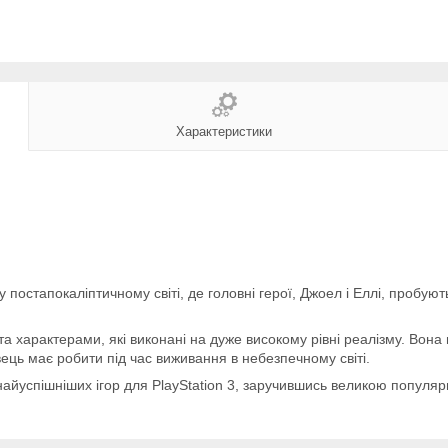
Характеристики
 постапокаліптичному світі, де головні герої, Джоел і Еллі, пробую
а характерами, які виконані на дуже високому рівні реалізму. Вон
ць має робити під час виживання в небезпечному світі.
з найуспішніших ігор для PlayStation 3, заручившись великою популя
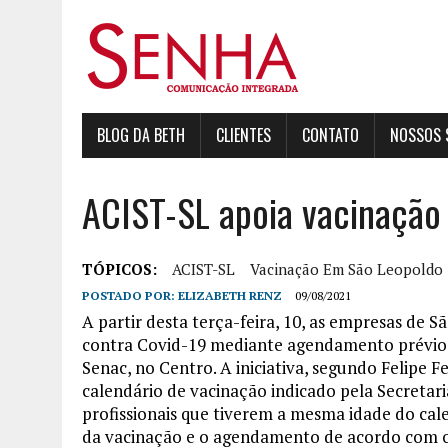
BLOG DA BETH
CLIENTES
CONTATO
NOSSOS 
ACIST-SL apoia vacinação 
TÓPICOS:
ACIST-SL
Vacinação Em São Leopoldo
POSTADO POR:
ELIZABETH RENZ
09/08/2021
A partir desta terça-feira, 10, as empresas de 
contra Covid-19 mediante agendamento prévio n
Senac, no Centro. A iniciativa, segundo Felipe 
calendário de vacinação indicado pela Secretari
profissionais que tiverem a mesma idade do cale
da vacinação e o agendamento de acordo com o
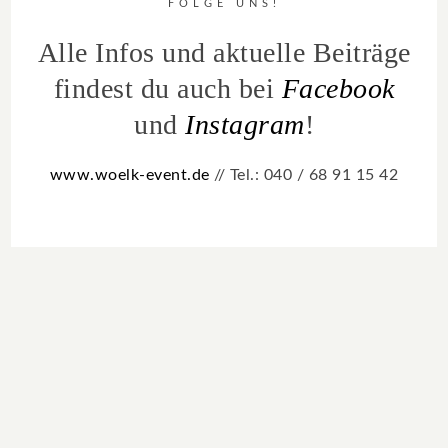
FOLGE UNS!
Alle Infos und aktuelle Beiträge
findest du auch bei
Facebook
und
Instagram
!
www.woelk-event.de
// Tel.: 040 / 68 91 15 42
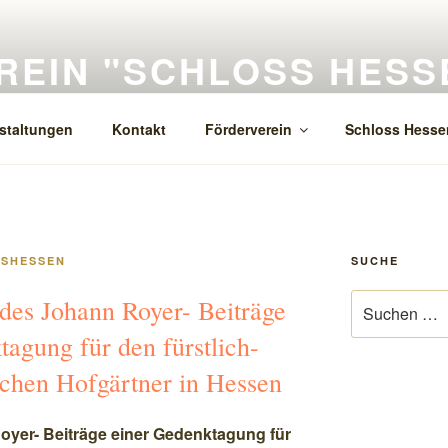
EIN "SCHLOSS HESSEN
iges Welfenschloss der Renaissance in Hessen am Fallstein
staltungen
Kontakt
Förderverein
Schloss Hesse
SHESSEN
SUCHE
Suchen
des Johann Royer- Beiträge
nach:
agung für den fürstlich-
chen Hofgärtner in Hessen
oyer- Beiträge einer Gedenktagung für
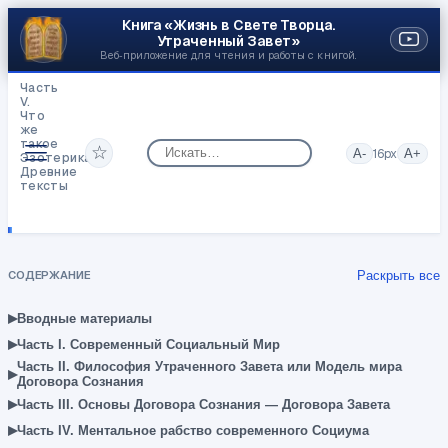
Книга «Жизнь в Свете Творца.
Утраченный Завет»
Веб‑приложение для чтения и работы с книгой.
Часть
V.
Что
же
такое
☆
A-
16
px
A+
Эзотерика,
Древние
тексты
«Скиния
Завета,
Храм»
—
Психо-
СОДЕРЖАНИЕ
Раскрыть все
Инфо-
Энергетический
Артефакт.
▸
Вводные материалы
▸
Часть I. Современный Социальный Мир
Часть II. Философия Утраченного Завета или Модель мира
▸
Договора Сознания
▸
Часть III. Основы Договора Сознания — Договора Завета
▸
Часть IV. Ментальное рабство современного Социума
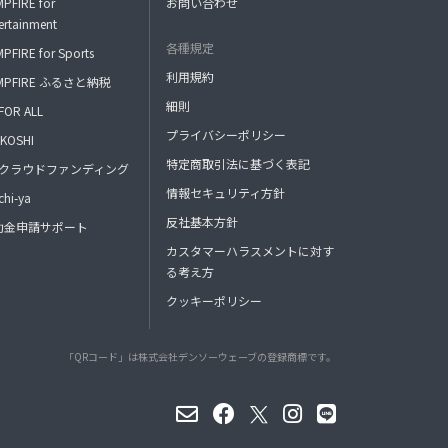
PFIRE for
お問い合わせ
ertainment
各種規定
PFIRE for Sports
利用規約
MPFIRE ふるさと納税
細則
FOR ALL
プライバシーポリシー
KOSHI
特定商取引法に基づく表記
FAクラウドファンディング
情報セキュリティ方針
hi-ya
反社基本方針
助金申請サポート
カスタマーハラスメントに対す
る考え方
クッキーポリシー
「QRコード」は株式会社デンソーウェーブの登録商標です。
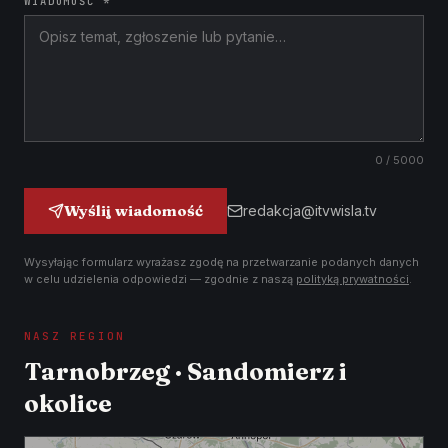
WIADOMOŚĆ *
0
/ 5000
Wyślij wiadomość
redakcja@itvwisla.tv
Wysyłając formularz wyrażasz zgodę na przetwarzanie podanych danych
w celu udzielenia odpowiedzi — zgodnie z naszą
polityką prywatności
.
NASZ REGION
Tarnobrzeg · Sandomierz i
okolice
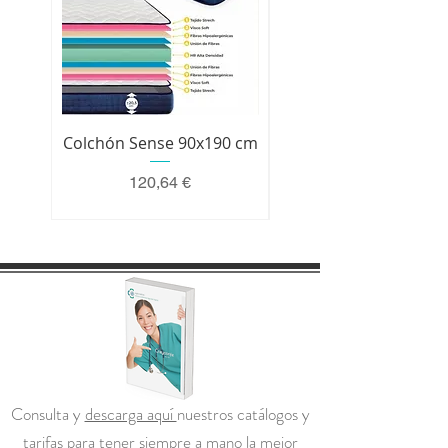
Colchón Sense 90x190 cm
Colchón Premium 200 
Precio
120,64 €
Consulta y
descarga aquí
nuestros catálogos y
tarifas para tener siempre a mano la mejor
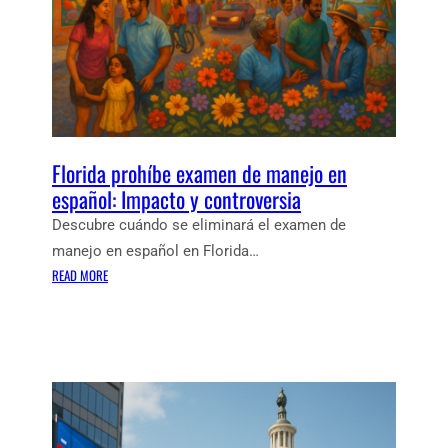
Florida prohíbe examen de manejo en
español: Impacto y controversia
Descubre cuándo se eliminará el examen de
manejo en español en Florida…
:
READ MORE
F
L
O
R
I
D
A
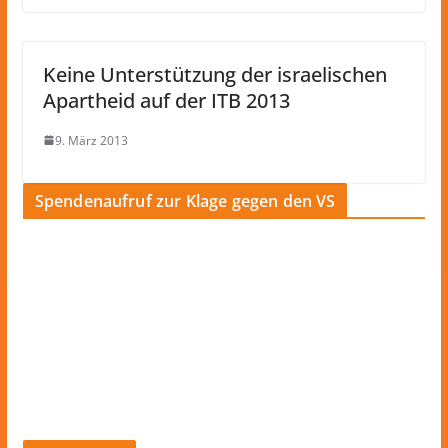
Keine Unterstützung der israelischen
Apartheid auf der ITB 2013
9. März 2013
Spendenaufruf zur Klage gegen den VS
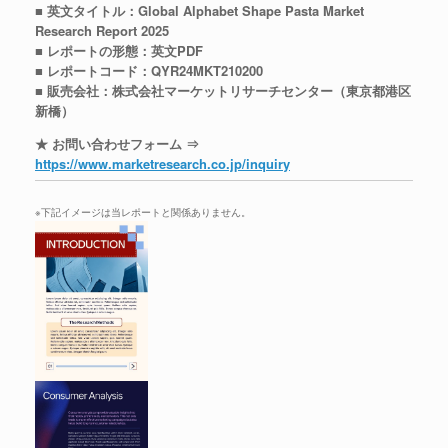
■ 英文タイトル：Global Alphabet Shape Pasta Market
Research Report 2025
■ レポートの形態：英文PDF
■ レポートコード：QYR24MKT210200
■ 販売会社：株式会社マーケットリサーチセンター（東京都港区
新橋）
★ お問い合わせフォーム ⇒
https://www.marketresearch.co.jp/inquiry
※下記イメージは当レポートと関係ありません。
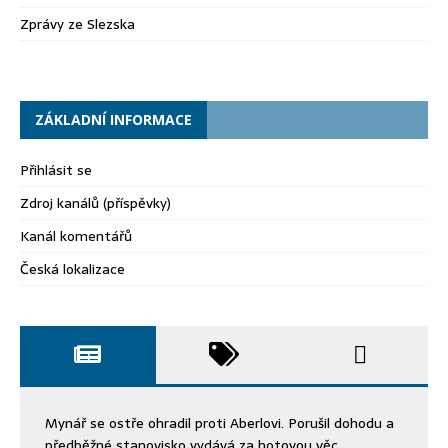
Zprávy ze Slezska
ZÁKLADNÍ INFORMACE
Přihlásit se
Zdroj kanálů (příspěvky)
Kanál komentářů
Česká lokalizace
Mynář se ostře ohradil proti Aberlovi. Porušil dohodu a
předběžné stanovisko vydává za hotovou věc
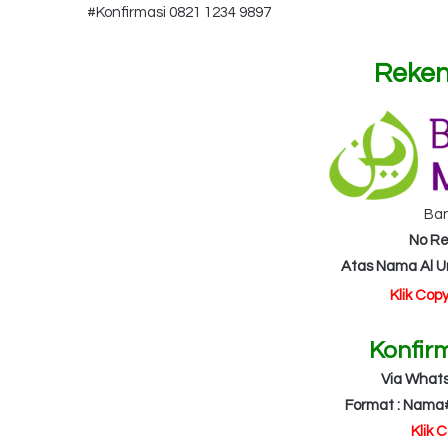
#Konfirmasi 0821 1234 9897
Reken
Ba
No Re
Atas Nama Al 
Klik Cop
Konfir
Via What
Format : Nama
Klik 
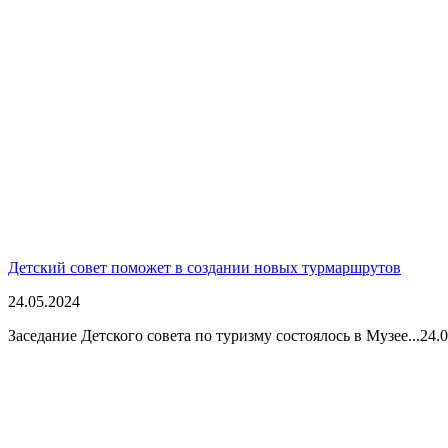
Детский совет поможет в создании новых турмаршрутов
24.05.2024
Заседание Детского совета по туризму состоялось в Музее...
24.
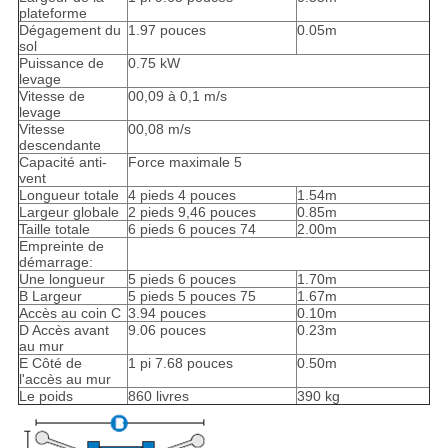
plateforme
Dégagement du
1.97 pouces
0.05m
sol
Puissance de
0.75 kW
levage
Vitesse de
00,09 à 0,1 m/s
levage
Vitesse
00,08 m/s
descendante
Capacité anti-
Force maximale 5
vent
Longueur totale
4 pieds 4 pouces
1.54m
Largeur globale
2 pieds 9,46 pouces
0.85m
Taille totale
6 pieds 6 pouces 74
2.00m
Empreinte de
démarrage:
Une longueur
5 pieds 6 pouces
1.70m
B Largeur
5 pieds 5 pouces 75
1.67m
Accès au coin C
3.94 pouces
0.10m
D Accès avant
9.06 pouces
0.23m
au mur
E Côté de
1 pi 7.68 pouces
0.50m
l'accès au mur
Le poids
860 livres
390 kg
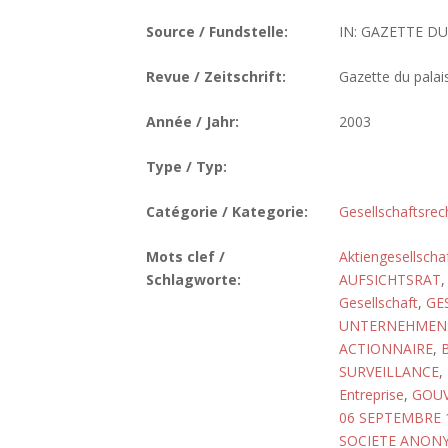
Source / Fundstelle:
IN: GAZETTE DU
Revue / Zeitschrift:
Gazette du palai
Année / Jahr:
2003
Type / Typ:
Catégorie / Kategorie:
Gesellschaftsrec
Mots clef /
Aktiengesellscha
Schlagworte:
AUFSICHTSRAT
Gesellschaft
,
GE
UNTERNEHMEN
ACTIONNAIRE
,
SURVEILLANCE
,
Entreprise
,
GOUV
06 SEPTEMBRE 1
SOCIETE ANONY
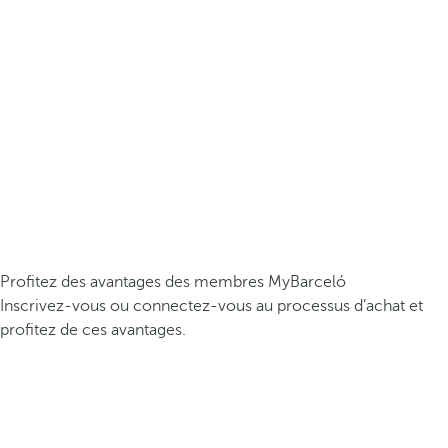
Profitez des avantages des membres MyBarceló
Inscrivez-vous ou connectez-vous au processus d’achat et
profitez de ces avantages.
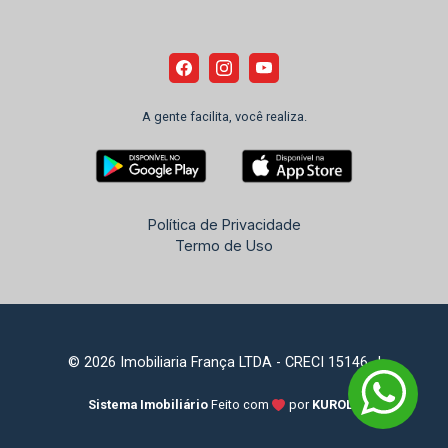
A gente facilita, você realiza.
Política de Privacidade
Termo de Uso
© 2026 Imobiliaria França LTDA - CRECI 15146-J
Sistema Imobiliário
Feito com
por
KUROLE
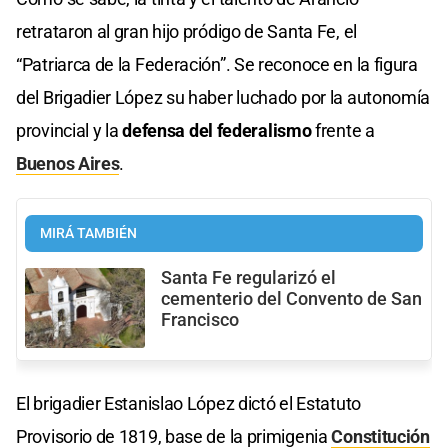
retrataron al gran hijo pródigo de Santa Fe, el
“Patriarca de la Federación”. Se reconoce en la figura
del Brigadier López su haber luchado por la autonomía
provincial y la
defensa del federalismo
frente a
Buenos Aires
.
MIRÁ TAMBIÉN
Santa Fe regularizó el
cementerio del Convento de San
Francisco
El brigadier Estanislao López dictó el Estatuto
Provisorio de 1819, base de la primigenia
Constitución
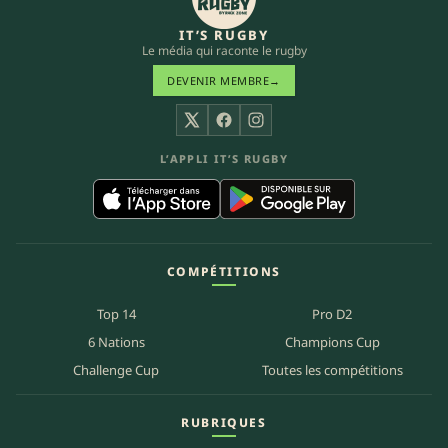
IT’S RUGBY
Le média qui raconte le rugby
DEVENIR MEMBRE
→
X
Facebook
Instagram
L’APPLI IT’S RUGBY
COMPÉTITIONS
Top 14
Pro D2
6 Nations
Champions Cup
Challenge Cup
Toutes les compétitions
RUBRIQUES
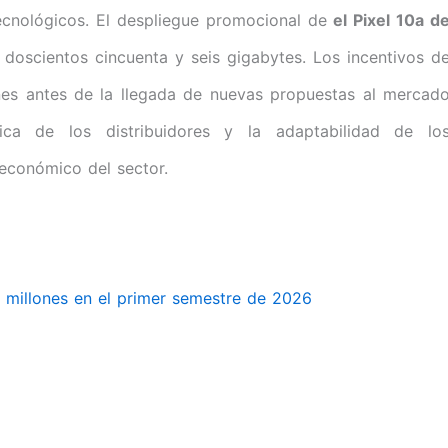
tecnológicos. El despliegue promocional de
el Pixel 10a d
doscientos cincuenta y seis gigabytes. Los incentivos d
nes antes de la llegada de nuevas propuestas al mercad
ística de los distribuidores y la adaptabilidad de lo
económico del sector.
1 millones en el primer semestre de 2026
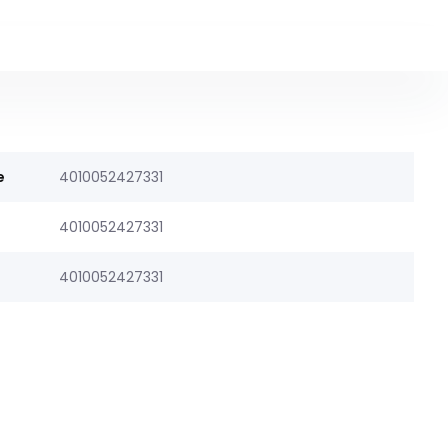
e
4010052427331
4010052427331
4010052427331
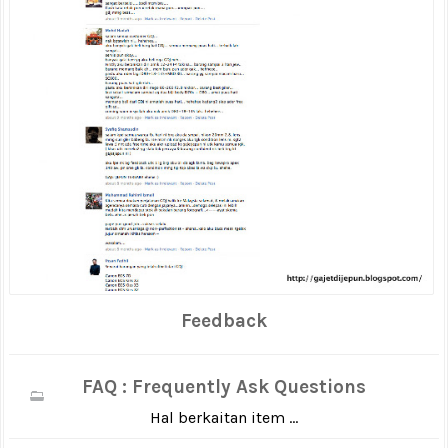
Feedback
FAQ : Frequently Ask Questions
Hal berkaitan item ...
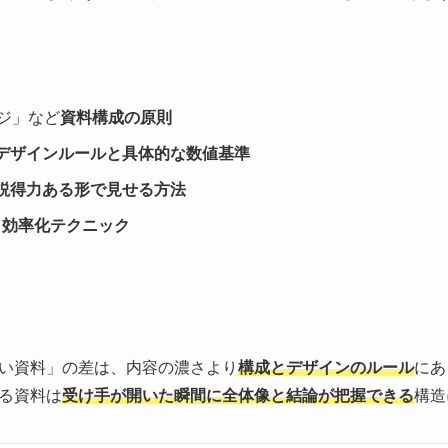
ジ」など
資料構成の原則
デザインルールと具体的な数値基準
説得力ある形で見せる方法
と効率化テクニック
い資料」の差は、内容の濃さより
構成とデザインのルール
にあ
る資料は
受け手が開いた瞬間に全体像と結論が把握できる
構造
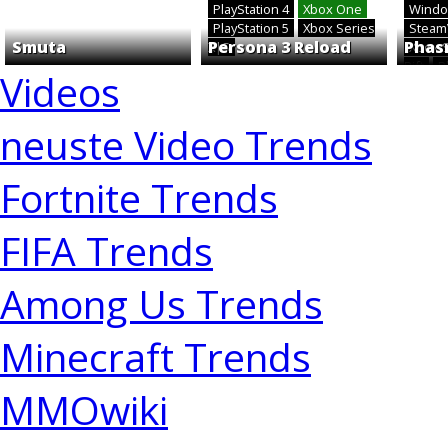
PlayStation 4
Xbox One
Windo
PlayStation 5
Xbox Series
Stea
Smuta
Persona 3 Reload
Phas
X|S
Xbox 
Rift
P
Videos
neuste Video Trends
Fortnite Trends
FIFA Trends
Among Us Trends
Minecraft Trends
MMOwiki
───
* Exercise goal
Your answer should consist of all lines in the listing above that contain "manejo".

* Exercise result
Florida prohíbe examen de manejo en
manejo en español en Florida…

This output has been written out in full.